In the present climate of heightened fear and anxiety regarding possible future acts of terrorism, it can be expected that public officials and law enforcement agents will seek to demonstrate that suspected acts of terrorism are being aggressively prosecuted. And for this reason, in particular, the threat of overzealous and misguided prosecution must be guarded against.

This concern is well founded, as illustrated by a recent investigation of a suspected act of “bioterrorism” in Buffalo, New York. Federal prosecutors have indicted Steven Kurtz, an assistant professor at the University of Buffalo, for using certain biological organisms in his art work. Mr. Kurtz was apparently the target of an investigation by the anti-terrorism unit of the U.S. Attorney’s office.

However, Mr. Kurtz is a member of the art collective Critical Art Ensemble. His work, along with that of other members of the group, had been scheduled for exhibition at the Massachusetts Museum of Contemporary Art. The indictment drew significant publicity, which may explain why Mr. Kurtz was indicted not for terrorism charges but for wire and mail fraud charges related to the manner in which he obtained his biological art materials.

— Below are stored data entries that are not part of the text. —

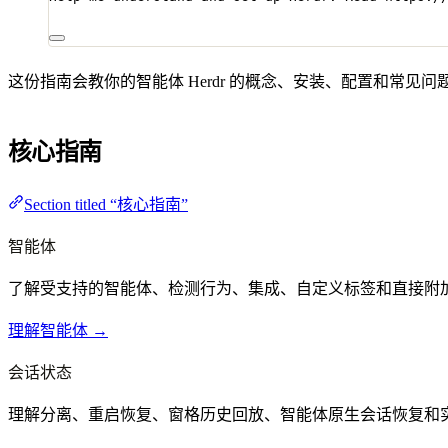
这份指南会教你的智能体 Herdr 的概念、安装、配置和常见
核心指南
Section titled “核心指南”
智能体
了解受支持的智能体、检测行为、集成、自定义标签和直接附
理解智能体 →
会话状态
理解分离、重启恢复、窗格历史回放、智能体原生会话恢复和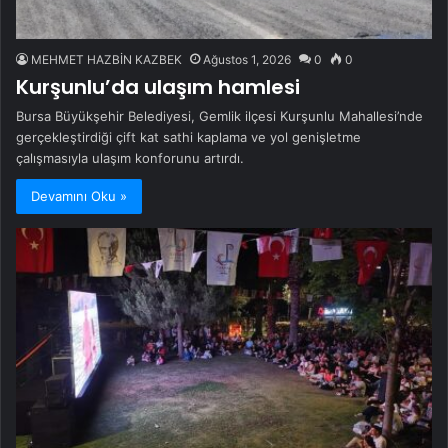
MEHMET HAZBİN KAZBEK
Ağustos 1, 2026
0
0
Kurşunlu’da ulaşım hamlesi
Bursa Büyükşehir Belediyesi, Gemlik ilçesi Kurşunlu Mahallesi’nde
gerçekleştirdiği çift kat sathi kaplama ve yol genişletme
çalışmasıyla ulaşım konforunu artırdı.
Devamını Oku »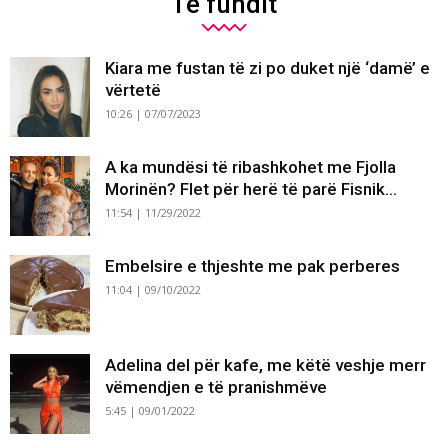
Të fundit
Kiara me fustan të zi po duket një ‘damë’ e
vërtetë
10:26 | 07/07/2023
A ka mundësi të ribashkohet me Fjolla
Morinën? Flet për herë të parë Fisnik...
11:54 | 11/29/2022
Embelsire e thjeshte me pak perberes
11:04 | 09/10/2022
Adelina del për kafe, me këtë veshje merr
vëmendjen e të pranishmëve
5:45 | 09/01/2022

The curator of the art exhibit in which the work of Mr. Kurtz was to appear commented that the charges are “a far cry from bioterrorism. This is obviously an admission that they’re barking up the wrong tree. But it’s put the chill in a lot of people.”

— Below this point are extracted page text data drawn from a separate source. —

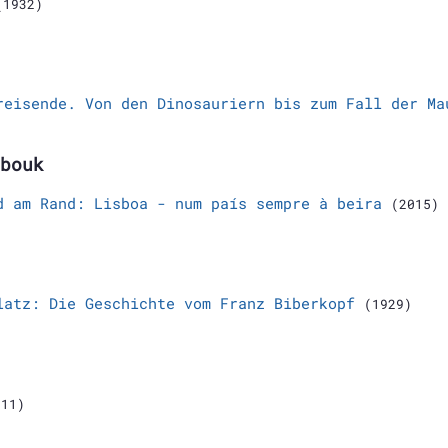
(1932)
reisende. Von den Dinosauriern bis zum Fall der Ma
bouk
d am Rand: Lisboa - num país sempre à beira
(2015)
latz: Die Geschichte vom Franz Biberkopf
(1929)
011)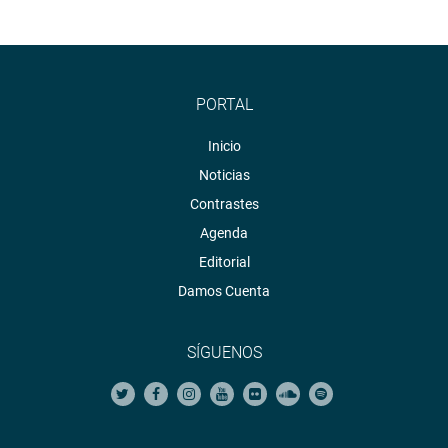
Miranda Mifflin dijo que en el presente año se está
trabajando en un mapa del delito con diez comisarías y
se ha reformulado el mapa de riesgo de la delincuencia
urbana a través de patrullajes municipales por sectores
PORTAL
en 43 distritos de la capital.
Inicio
En los años 2015-16 se realizaron 10,030 patrullajes
Noticias
integrados entre la policía y el serenazgo, y se ha previsto
Contrastes
llegar a fin de año a cuatro mil intervenciones.
Agenda
Por último, el jefe del INEI dijo que el principal problema
Editorial
del país para la población, según los últimos indicadores
Damos Cuenta
que ha trabajado el Instituto en el presente año, es la
corrupción y en segundo lugar la delincuencia. Un 19% de
la población opinó que ha declinado la falta de seguridad
SÍGUENOS
en Lima y solo 1/5 de la ciudadanía tiene confianza en la
policía nacional. (O/M/C).
PRENSA CONGRESO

Assembly bill no. 11732 would impose, under state law, criminal sanctions for acts of terror, defined as the use or possession of biological agents or toxins with the intent to “intimidate or coerce a civilian population” or to “influence the policy of a unit of government by intimidation or coercion.” As illustrated by the recent indictment of Steven Kurtz, such conduct may have nothing to do with terrorism.

Extending to local law-enforcement officials the authority to prosecute such matters is unwise in the extreme. Federal agents, acting under federal law, are far better qualified to undertake terrorism prosecutions (notwithstanding the apparently misguided investigation of Steven Kurtz).

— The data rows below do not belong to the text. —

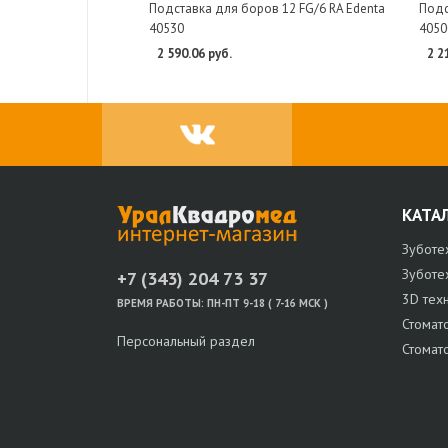
Подставка для боров 12 FG/6 RA Edenta
Подс
40530
4050
2 590.06 руб.
2 2
КАТА
Зуботе
Зуботе
+7 (343) 204 73 37
3D тех
ВРЕМЯ РАБОТЫ:
ПН-ПТ 9-18 ( 7-16 МСК )
Стомат
Персональный раздел
Стомат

Over the past thirteen years, the U.S. Congress has developed a broad legal framework for investigating and prosecuting the unlawful use of nuclear/radiological, chemical and biological agents – including toxins and infectious agents.

The Congress has defined as federal crimes virtually every step in the process of developing or acquiring a chemical or biological agent for use as a weapon; and the Congress has vested federal agencies and the military with expansive authority to prevent the development of such weapons.

What’s more, the Federal Bureau of Investigation has undertaken a highly publicized effort to work in close collaboration with the New York City Police Department, which now has its own Anti-terrorism Task Force, and with law-enforcement officials statewide.

This new collaboration between federal and state officials means that New York’s law-enforcement personnel will now operate with greatly enhanced investigative and prosecutorial powers.

And these new powers will be exercised under extraordinary pressure to produce results – that is, to investigate, prosecute and convict suspected terrorists. This circumstance makes even more troubling the further expansion of New York’s antiterrorism statute, as provided in A.11723.

In light of the foregoing, the NYCLU strongly recommends that the Assembly not take up A.11273. Instead we would urge that the legislature undertake bipartisan hearings, at which legislators, experts, and members of the public at large are afforded the opportunity to ask – and have answered – this question:

How will we ensure that state and local law enforcement undertake anti-terrorism initiatives in a manner that serves to protect the public safety and that also respects the fundamental rights and liberties promised in the Constitution and the Bill of Rights?